Digraphs Dreadnaut support

Broadly speaking, a dreadnaut file starts with "configuration" information about the graph, such as the number of vertices (denoted by 'n'), the start index for vertex numbering (denoted by '$') and whether or not a graph is a digraph (denoted by the presence of 'd'). The configuration section always ends with a 'g'. The rest of the file gives information concerning individual vertices in the form of adjacency lists. For example:

n=2
$=1
d
g
1: 1 2;
2: 2;

would represent a 1-indexed digraph with 2 vertices with edges {1,1}, {1,2}, {2,2}.

General overview:

Decoder:

DIGRAPHS_ParseDreadnautConfig aims to get values for either '$' (which indicates the start index for vertex numbering) or 'n' (which indicates the number of vertices). Note that '$' defaults to 0 and that I chose to reindex all graphs such that vertex numbering starts at one (which I think is convention for the Digraphs package?)
DIGRAPHS_LegalDreadnautEdge aims to filter out illegal edges and throws an error if an edge is illegal. An example of an illegal edge might be a loop for an undirected graph or an edge containing a vertex that is not allowed within the constraints of the values of '$' and 'n'. (In the case of illegal edges, nauty throws a warning message and then ignores the edge so I was trying to replicate this behaviour).
DIGRAPHS_SplitDreadnautLines effectively takes a line of dreadnaut (e.g. "1: 2 3 5; 4: 2 1 3; 2: 3;") and aims to split this into parts which are to be handled individually (in this case the parts would be ["1: 2 3 5;", "4: 2 1 3;", "2: 3;"]). The idea here is that although usually these parts would each be on their own line, it's techincally fine for some or all of them to share a line (with or without a semicolon) so I thought it made more sense to condense everything onto one line and then split into parts. There are various auxiliary commands that can be used within the dreadnaut format alongside the definition of the graph (more info here) which I mostly chose to neglect, with the exception of 'f' which defines a partition of vertices. Note that '$$' at the end of a file means reindex the graph to start counting at 0 (which I ignored).
DIGRAPHS_ParseDreadnautGraph intends to parse the non-configuration part of the file, which has been split into parts after being fed through to DIGRAPHS_SplitDreadnautLines

These are all combined in ReadDreadnautGraph.

Encoder: WriteDreadnautGraph takes a digraph and encodes into dreadnaut format.

I'm in the process of writing documentation!

May 26 '24 18:05 pramothragavan

@pramothragavan please let me know when you think this is ready again, and thanks !

May 30 '24 08:05 james-d-mitchell

@pramothragavan please let me know when you think this is ready again, and thanks !

Will do!

May 30 '24 09:05 pramothragavan

Hi @pramothragavan!
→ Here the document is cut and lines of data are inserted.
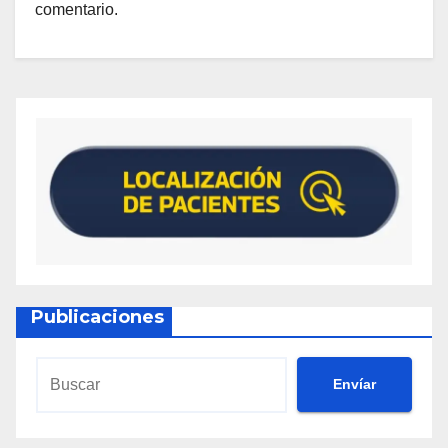
comentario.
Publicaciones
Envíar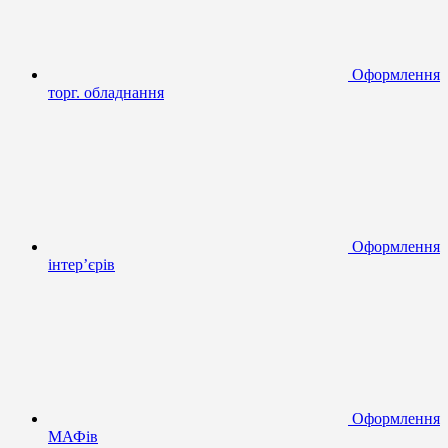
Оформлення
торг. обладнання
Оформлення
інтер’єрів
Оформлення
МАФів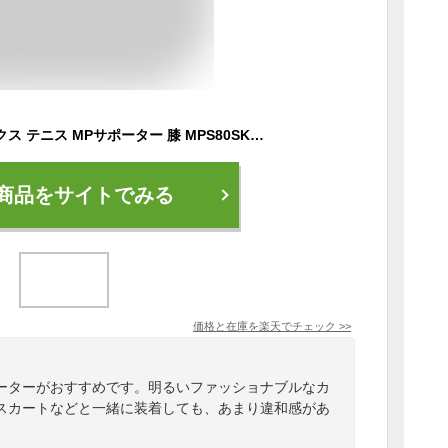
メール便配送 ヨネックス テニス MPサポーター 膝 MPS80SK-027
商品をサイトでみる
価格と在庫を
楽天
でチェック
>>
ーターがおすすめです。明るいファッショナブルなカ
スカートなどと一緒に装着しても、あまり違和感があ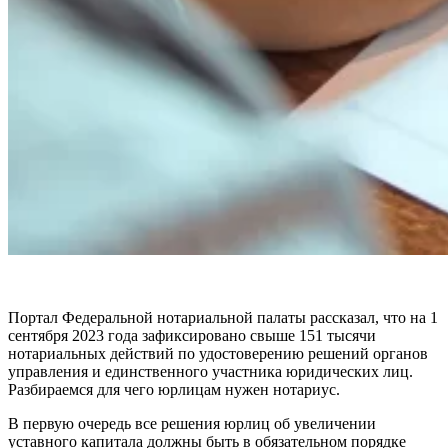
Портал Федеральной нотариальной палаты рассказал, что на 1
сентября 2023 года зафиксировано свыше 151 тысячи
нотариальных действий по удостоверению решений органов
управления и единственного участника юридических лиц.
Разбираемся для чего юрлицам нужен нотариус.
В первую очередь все решения юрлиц об увеличении
уставного капитала должны быть в обязательном порядке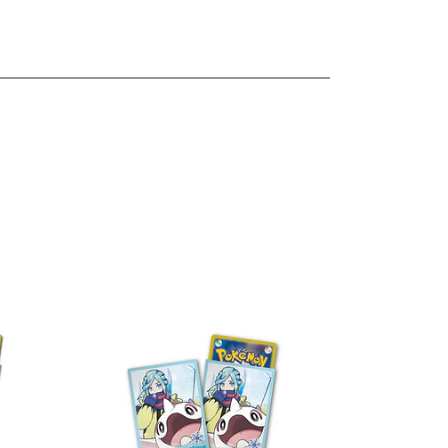
les
Ver detalles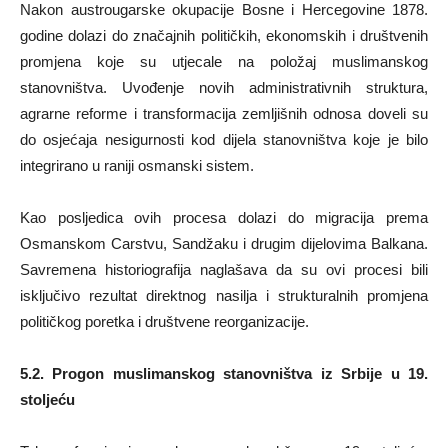
Nakon austrougarske okupacije Bosne i Hercegovine 1878.
godine dolazi do značajnih političkih, ekonomskih i društvenih
promjena koje su utjecale na položaj muslimanskog
stanovništva. Uvođenje novih administrativnih struktura,
agrarne reforme i transformacija zemljišnih odnosa doveli su
do osjećaja nesigurnosti kod dijela stanovništva koje je bilo
integrirano u raniji osmanski sistem.
Kao posljedica ovih procesa dolazi do migracija prema
Osmanskom Carstvu, Sandžaku i drugim dijelovima Balkana.
Savremena historiografija naglašava da su ovi procesi bili
isključivo rezultat direktnog nasilja i strukturalnih promjena
političkog poretka i društvene reorganizacije.
5.2. Progon muslimanskog stanovništva iz Srbije u 19.
stoljeću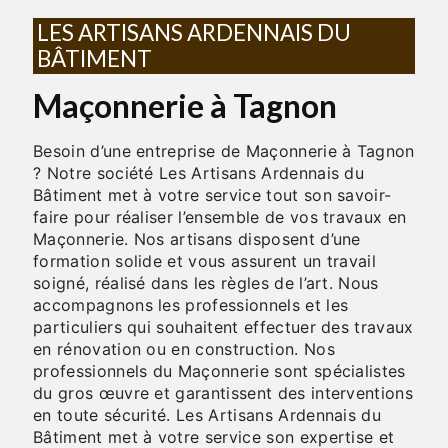
LES ARTISANS ARDENNAIS DU
BÂTIMENT
Maçonnerie à Tagnon
Besoin d’une entreprise de Maçonnerie à Tagnon
? Notre société Les Artisans Ardennais du
Bâtiment met à votre service tout son savoir-
faire pour réaliser l’ensemble de vos travaux en
Maçonnerie. Nos artisans disposent d’une
formation solide et vous assurent un travail
soigné, réalisé dans les règles de l’art. Nous
accompagnons les professionnels et les
particuliers qui souhaitent effectuer des travaux
en rénovation ou en construction. Nos
professionnels du Maçonnerie sont spécialistes
du gros œuvre et garantissent des interventions
en toute sécurité. Les Artisans Ardennais du
Bâtiment met à votre service son expertise et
Looking forward to hopefully seeing you soon for the new VIP.

What state did this Dreadnaut project get to? Would it be a good thing for you to get back into this semester if there's work still to do on it?

Jan 28 '25 15:01 mtorpey

Hi — there are definitely some kinks to be dealt with, but I think it would be a good place to start!

On 28 Jan 2025, at 15:15, Michael Young @.***> wrote:

Hi @pramothragavan https://github.com/pramothragavan! Looking forward to hopefully seeing you soon for the new VIP.
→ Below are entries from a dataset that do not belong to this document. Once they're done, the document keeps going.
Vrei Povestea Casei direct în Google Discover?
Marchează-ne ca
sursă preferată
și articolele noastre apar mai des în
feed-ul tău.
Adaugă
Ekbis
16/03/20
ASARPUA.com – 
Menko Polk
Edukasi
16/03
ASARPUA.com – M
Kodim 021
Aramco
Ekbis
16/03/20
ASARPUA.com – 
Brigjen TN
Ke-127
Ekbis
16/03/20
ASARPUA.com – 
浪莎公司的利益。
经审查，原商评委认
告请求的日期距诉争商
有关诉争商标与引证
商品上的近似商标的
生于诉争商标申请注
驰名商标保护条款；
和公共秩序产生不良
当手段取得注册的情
What state did this Dreadnaut project get to? Would it be a good thing for you to get back into this semester if there's work still to do on it?

— Reply to this email directly, view it on GitHub https://github.com/digraphs/Digraphs/pull/651#issuecomment-2619293665, or unsubscribe https://github.com/notifications/unsubscribe-auth/AZXCLQY4AOD2PKUEJQWZQVT2M6NI5AVCNFSM6AAAAABIJ72E4SVHI2DSMVQWIX3LMV43OSLTON2WKQ3PNVWWK3TUHMZDMMJZGI4TGNRWGU. You are receiving this because you were mentioned.

Jan 28 '25 16:01 pramothragavan

This is a significant overhaul on previous versions -- WriteDreadnautGraph is untouched, but the decoder has been completely rewritten.

As @james-d-mitchell suggested, I've taken the parser used in the dreadnaut program and effectively rewritten it in GAP. The original C code uses a stream to parse character by character. GAP has a Stream object, but this lacks some of the functionality needed, so I created a record called Stream that aligns GAP's streams with how they're used in C. Other helper functions I've added:

DIGRAPHS_GETNWC finds the next character in the stream that is not in " ,\t"
DIGRAPHS_GETNWL finds the next character in the stream that is not in " \n\t\r"
DIGRAPHS_readinteger reads integers from the stream (i.e. avoiding issues with reading "10" as opposed to "1" and "0" that might arise when parsing character by character)
DIGRAPHS_GetInt also reads the next integer from the stream. There are some instances where dreadnaut allows for an optional '=' character (e.g. n=2 is the same as n2). This function ignores any '=' characters and then calls DIGRAPHS_readinteger.
DIGRAPHS_readgraph parses the graph's adjacency data
DIGRAPHS_ParsePartition is used to parse a partition, if given. The partition is stored using vertex labels.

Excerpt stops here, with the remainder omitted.